ACTION ITEM
Set down, please, the line that contains "もちろんパソコンのスペックやハード" and every line that follows it to the end of the records, exactly; do not include pictures.

Records from a data collection
•••••

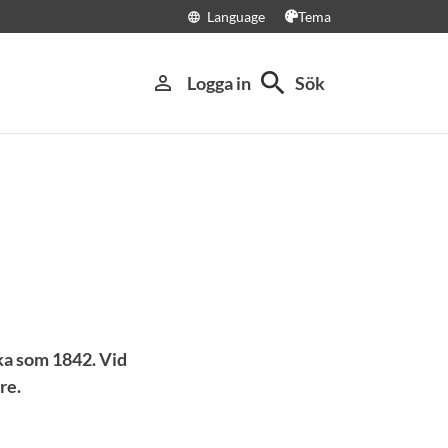
Language
Tema
language
search
person_outline
Logga in
Sök
aka som 1842. Vid
re.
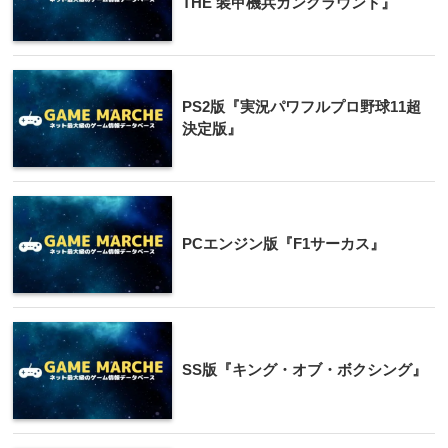
THE 装甲機兵ガングラウンド』
PS2版『実況パワフルプロ野球11超
決定版』
PCエンジン版『F1サーカス』
SS版『キング・オブ・ボクシング』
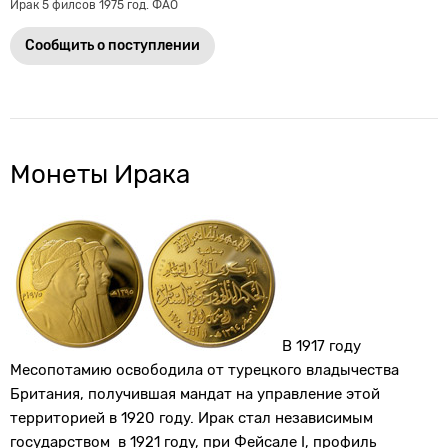
Ирак 5 филсов 1975 год. ФАО
Сообщить о поступлении
Монеты Ирака
В 1917 году
Месопотамию освободила от турецкого владычества
Британия, получившая мандат на управление этой
территорией в 1920 году. Ирак стал независимым
государством в 1921 году, при Фейсале I, профиль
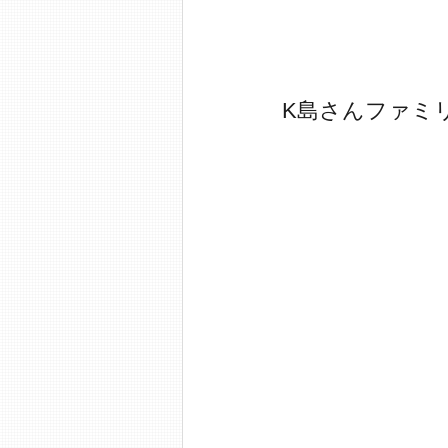
K島さんファミ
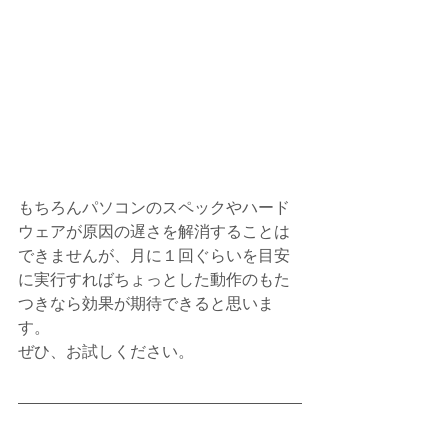
もちろんパソコンのスペックやハード
ウェアが原因の遅さを解消することは
できませんが、月に１回ぐらいを目安
に実行すればちょっとした動作のもた
つきなら効果が期待できると思いま
す。
ぜひ、お試しください。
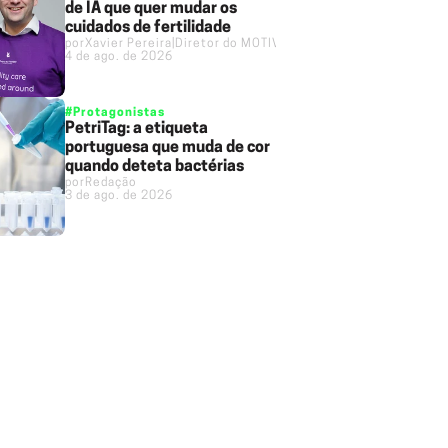
de IA que quer mudar os
cuidados de fertilidade
por
Xavier Pereira
|
Diretor do MOTIVO
4 de ago. de 2026
#Protagonistas
PetriTag: a etiqueta
portuguesa que muda de cor
quando deteta bactérias
por
Redação
3 de ago. de 2026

•••••

COMPLETED EXERCISE
もちろんパソコンのスペックやハード
ウェアが原因の遅さを解消することは
できませんが、月に１回ぐらいを目安
に実行すればちょっとした動作のもた
つきなら効果が期待できると思いま
す。
ぜひ、お試しください。
de IA que quer mudar os
cuidados de fertilidade
por
Xavier Pereira
|
Diretor do MOTIVO
4 de ago. de 2026
#Protagonistas
PetriTag: a etiqueta
portuguesa que muda de cor
quando deteta bactérias
por
Redação
3 de ago. de 2026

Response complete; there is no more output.